Filed in the Northern District Court of Maryland by Students for Fair Admissions (SFFA), the suit, as summarized by Politico, argues that the academy is violating applicants’ Fifth Amendment rights by “engaging in racial balancing in their admissions of new classes.” According to SFFA, the Naval Academy is discriminating against applicants who are white and Asian in favor of those who are black, Hispanic, and Native American.
Defense Secretary Lloyd Austin, the Pentagon, Navy Secretary Carlos Del Toro, and two leading Naval Academy officials are listed as defendants in the suit.
“America’s enemies do not fight differently based on the race of the commanding officer opposing them,” the lawsuit reads. “Sailors must follow orders without regard to the skin color of those giving them and battlefield realities apply equally to all sailors regardless of race, ethnicity or national origin.”
SFFA has asked the court to issue a judgment declaring the Naval Academy’s consideration of race in its admissions policies as a violation of the Fifth Amendment.

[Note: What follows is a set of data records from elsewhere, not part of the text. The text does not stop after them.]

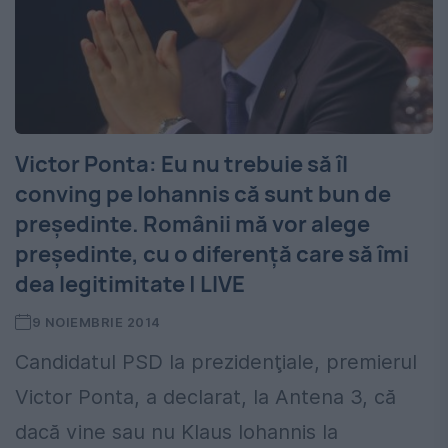
Victor Ponta: Eu nu trebuie să îl
conving pe Iohannis că sunt bun de
preşedinte. Românii mă vor alege
preşedinte, cu o diferenţă care să îmi
dea legitimitate | LIVE
9 NOIEMBRIE 2014
Candidatul PSD la prezidenţiale, premierul
Victor Ponta, a declarat, la Antena 3, că
dacă vine sau nu Klaus Iohannis la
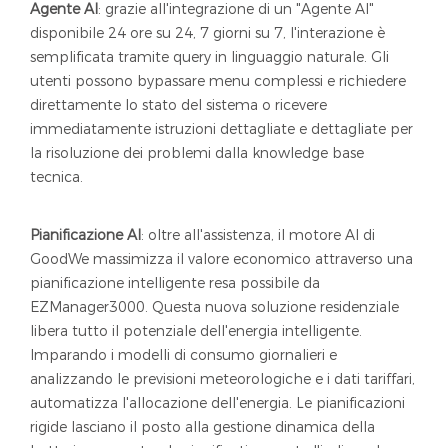
Agente AI
: grazie all'integrazione di un "Agente AI"
disponibile 24 ore su 24, 7 giorni su 7, l'interazione è
semplificata tramite query in linguaggio naturale. Gli
utenti possono bypassare menu complessi e richiedere
direttamente lo stato del sistema o ricevere
immediatamente istruzioni dettagliate e dettagliate per
la risoluzione dei problemi dalla knowledge base
tecnica.
Pianificazione AI
: oltre all'assistenza, il motore AI di
GoodWe massimizza il valore economico attraverso una
pianificazione intelligente resa possibile da
EZManager3000. Questa nuova soluzione residenziale
libera tutto il potenziale dell'energia intelligente.
Imparando i modelli di consumo giornalieri e
analizzando le previsioni meteorologiche e i dati tariffari,
automatizza l'allocazione dell'energia. Le pianificazioni
rigide lasciano il posto alla gestione dinamica della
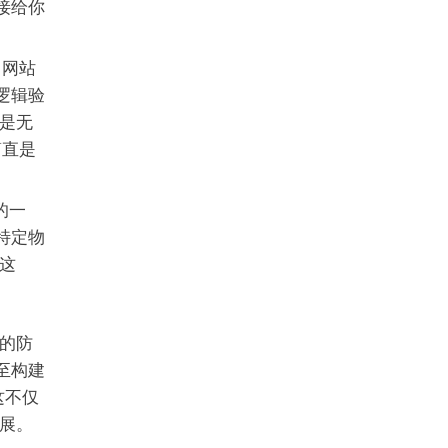
接给你
，网站
或逻辑验
是无
简直是
的一
特定物
这
的防
至构建
这不仅
展。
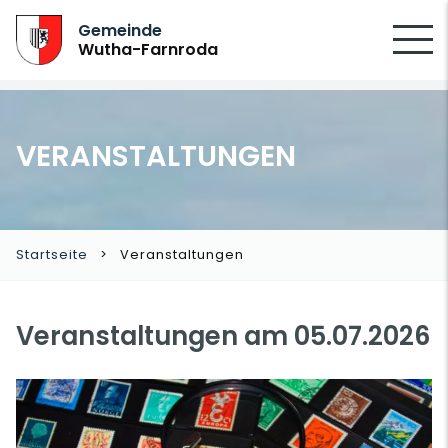
SUCHEN
Gemeinde
Wutha-Farnroda
VERANSTALTUNGEN
Startseite
Veranstaltungen
Veranstaltungen am 05.07.2026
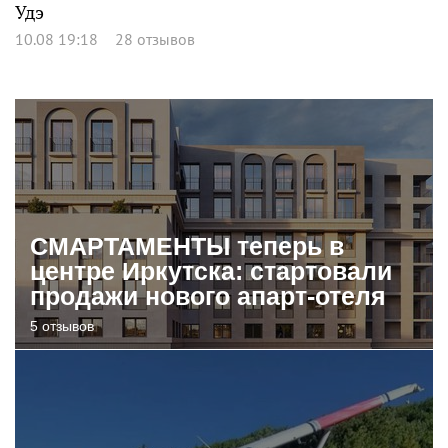
Удэ
10.08 19:18
28 отзывов
СМАРТАМЕНТЫ теперь в
центре Иркутска: стартовали
продажи нового апарт-отеля
5 отзывов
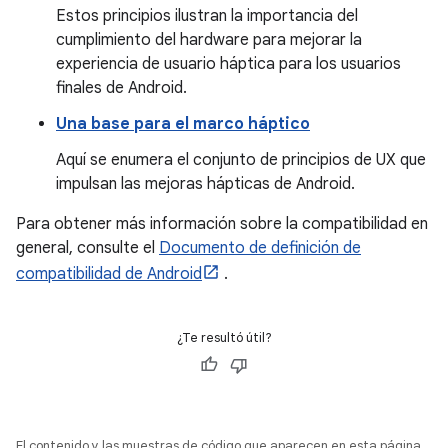
Estos principios ilustran la importancia del
cumplimiento del hardware para mejorar la
experiencia de usuario háptica para los usuarios
finales de Android.
Una base para el marco háptico
Aquí se enumera el conjunto de principios de UX que
impulsan las mejoras hápticas de Android.
Para obtener más información sobre la compatibilidad en
general, consulte el
Documento de definición de
compatibilidad de Android
.
¿Te resultó útil?
El contenido y las muestras de código que aparecen en esta página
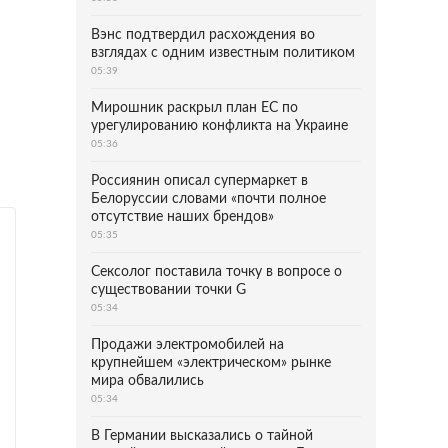
Вэнс подтвердил расхождения во
взглядах с одним известным политиком
05:39
Мирошник раскрыл план ЕС по
урегулированию конфликта на Украине
05:36
Россиянин описал супермаркет в
Белоруссии словами «почти полное
отсутствие наших брендов»
05:35
Сексолог поставила точку в вопросе о
существовании точки G
05:34
Продажи электромобилей на
крупнейшем «электрическом» рынке
мира обвалились
05:34
В Германии высказались о тайной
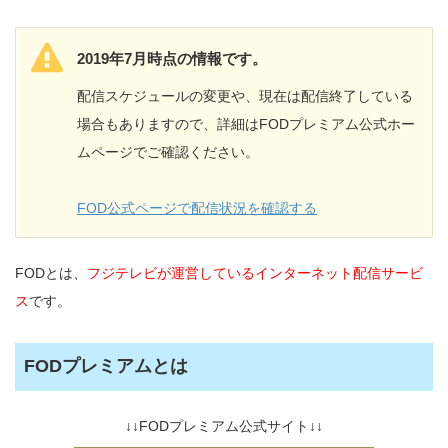
2019年7月時点の情報です。
配信スケジュールの変更や、現在は配信終了している
場合もありますので、詳細はFODプレミアム公式ホー
ムページでご確認ください。
FOD公式ページで配信状況を確認する
FODとは、
フジテレビが運営しているインターネット配信サービ
ス
です。
FODプレミアムとは
↓↓FODプレミアム公式サイト↓↓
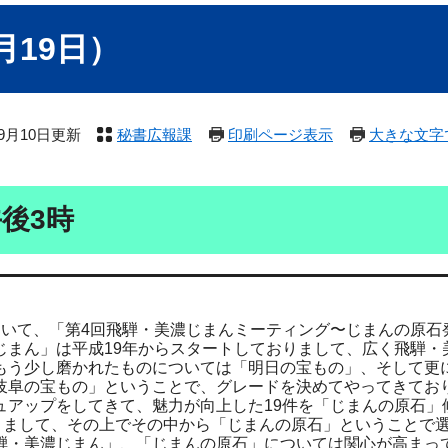
月19日）
年9月10日更新
秘書広報課
印刷ページ表示
大きな文字
午後3時
ついて、「第4回飛騨・美濃じまんミーティング〜じまんの原石
じまん」は平成19年からスタートしておりまして、広く飛騨・
もう少し磨かれたものについては「明日の宝もの」、そして更
岐阜の宝もの」ということで、グレードを決めてやってきてお
ュアップをしてきて、魅力が向上した19件を「じまんの原石」
頂きまして、その上でその中から「じまんの原石」ということで
騨・美濃じまん」、「じまんの原石」については関心が高まっ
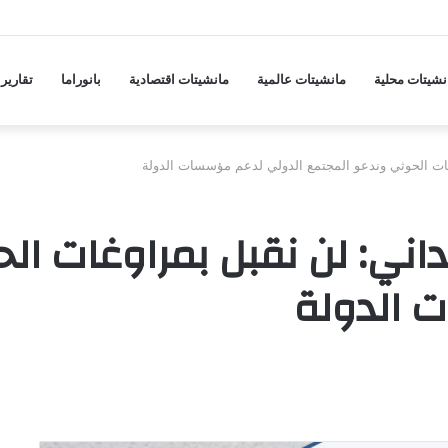
ة لحسم جبهات الحروب في اليمن
نشيتات محلية
مانشيتات عالمية
مانشيتات اقتصادية
بانوراما
تقارير
غات الحوثي وندعو المجتمع الدولي لدعم مؤسسات الدولة
نداني: لن نقبل بمراوغات ا
 الدولة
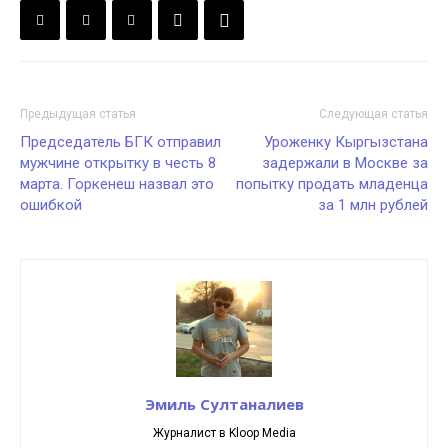
Предыдущая статья
Следующая статья
Председатель БГК отправил
Уроженку Кыргызстана
мужчине открытку в честь 8
задержали в Москве за
марта. Горкенеш назвал это
попытку продать младенца
ошибкой
за 1 млн рублей
Эмиль Султаналиев
Журналист в Kloop Media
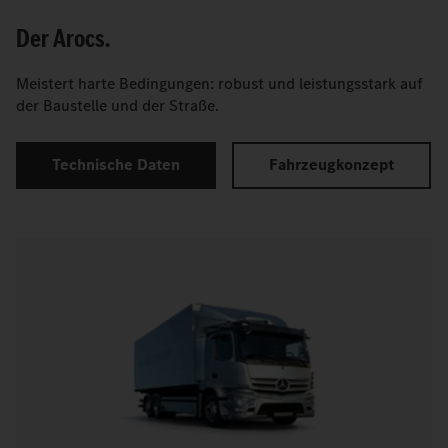
Der Arocs.
Meistert harte Bedingungen: robust und leistungsstark auf
der Baustelle und der Straße.
Technische Daten
Fahrzeugkonzept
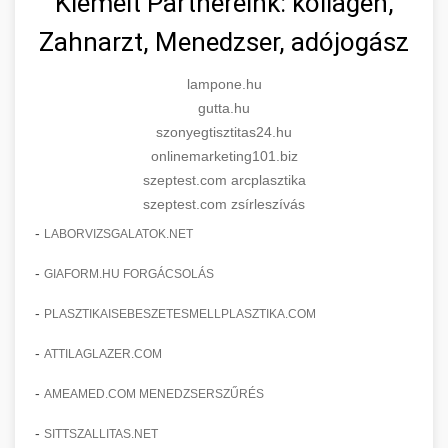
Kiemelt Partnereink: kollagén,
Zahnarzt, Menedzser, adójogász
lampone.hu
gutta.hu
szonyegtisztitas24.hu
onlinemarketing101.biz
szeptest.com arcplasztika
szeptest.com zsírleszívás
-
LABORVIZSGALATOK.NET
-
GIAFORM.HU FORGÁCSOLÁS
-
PLASZTIKAISEBESZETESMELLPLASZTIKA.COM
-
ATTILAGLAZER.COM
-
AMEAMED.COM MENEDZSERSZŰRÉS
-
SITTSZALLITAS.NET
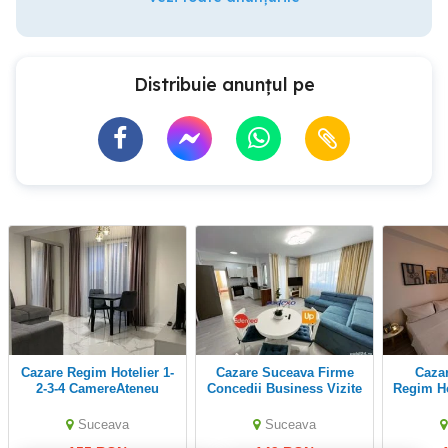
Distribuie anunțul pe
Cazare Regim Hotelier 1-
Cazare Suceava Firme
Cazare Suceava in
2-3-4 CamereAteneu
Concedii Business Vizite
Regim Ho
Esplanada Cetatea
Orasu
Sucevei
Suceava
Suceava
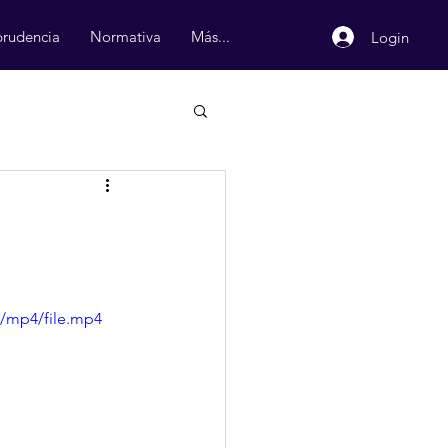
prudencia
Normativa
Más...
Login
/mp4/file.mp4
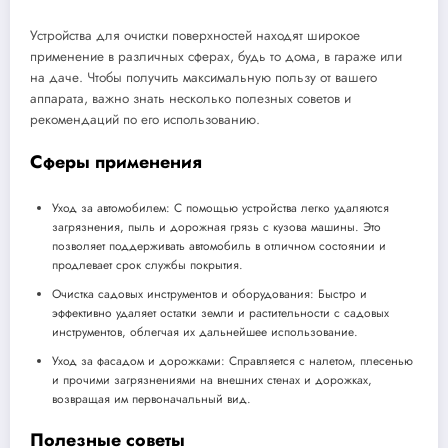
Устройства для очистки поверхностей находят широкое
применение в различных сферах, будь то дома, в гараже или
на даче. Чтобы получить максимальную пользу от вашего
аппарата, важно знать несколько полезных советов и
рекомендаций по его использованию.
Сферы применения
Уход за автомобилем: С помощью устройства легко удаляются
загрязнения, пыль и дорожная грязь с кузова машины. Это
позволяет поддерживать автомобиль в отличном состоянии и
продлевает срок службы покрытия.
Очистка садовых инструментов и оборудования: Быстро и
эффективно удаляет остатки земли и растительности с садовых
инструментов, облегчая их дальнейшее использование.
Уход за фасадом и дорожками: Справляется с налетом, плесенью
и прочими загрязнениями на внешних стенах и дорожках,
возвращая им первоначальный вид.
Полезные советы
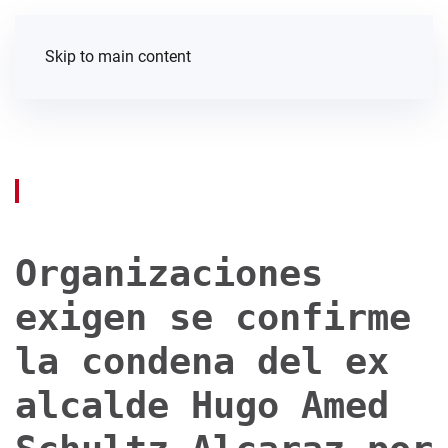
Skip to main content
Organizaciones
exigen se confirme
la condena del ex
alcalde Hugo Amed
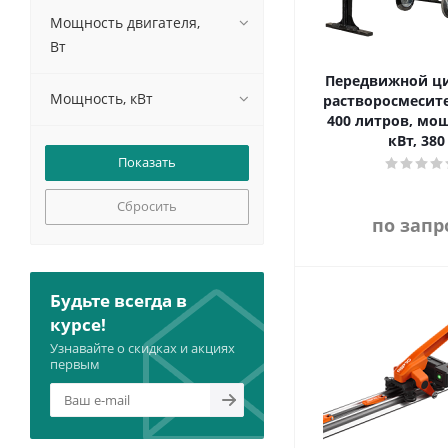
Мощность двигателя,
Вт
Передвижной ц
Мощность, кВт
растворосмесите
400 литров, мощ
кВт, 380
Сбросить
по запр
Будьте всегда в
курсе!
Узнавайте о скидках и акциях
первым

The group also requested the court issue an injunction barring the academy from using these practices.
A nonprofit dedicated to fighting race-based college admissions policies, SFFA is the group that brought its lawsuits against Harvard and the University of North Carolina’s race-based admissions policies to the U.S. Supreme Court this past year. In a 6-3 decision, SCOTUS sided with SFFA and ruled that the aforementioned universities’ consideration of applicants’ race during the admissions process violates the 14th Amendment. The decision effectively ended affirmative action policies for institutions of higher education.
While legacy media outlets have interpreted a footnote included in the majority opinion to mean that U.S. military academies are exempt from the ruling, legal specialists have argued that such an argument isn’t true. Writing in these pages, William Woodruff, a professor of law emeritus and retired Army lawyer, noted how SCOTUS “did not hold that equal protection principles do not apply to the military service academies’ admissions practices” and did not “carve out an exception to the principle that race-based college admissions policies violate the Constitution.”
The footnote in question “stated that without a fully developed record examining military-specific interests, the court will not address — much less uphold, affirm, reject, or condemn — whatever policies the service academies use in their admissions process,” Woodruff wrote. “Declining to address an issue because it was not part of the underlying litigation is not affirming, exempting, carving out, or otherwise approving of a particular practice.”
In addition to suing the Naval Academy, SFFA filed a lawsuit against West Point last month, challenging the institution’s alleged use of race and ethnicity in its admissions process.